**What you have to do**:
The lines you return should be those containing the string "Thema", taken from the data below.

**Task material**:
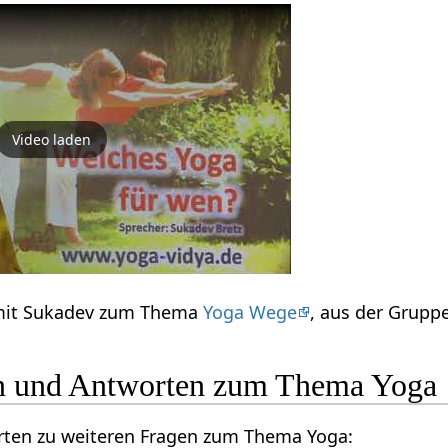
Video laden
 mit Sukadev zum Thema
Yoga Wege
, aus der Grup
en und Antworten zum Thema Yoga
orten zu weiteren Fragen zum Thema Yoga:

--

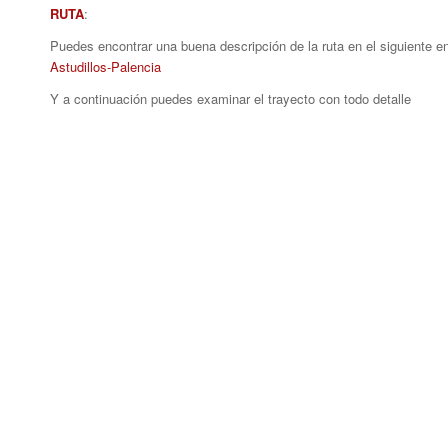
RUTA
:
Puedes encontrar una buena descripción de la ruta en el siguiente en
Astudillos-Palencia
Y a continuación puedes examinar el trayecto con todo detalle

**Exercise answer**:
 mit Sukadev zum Thema
en und Antworten zum Thema Yoga
orten zu weiteren Fragen zum Thema Yoga:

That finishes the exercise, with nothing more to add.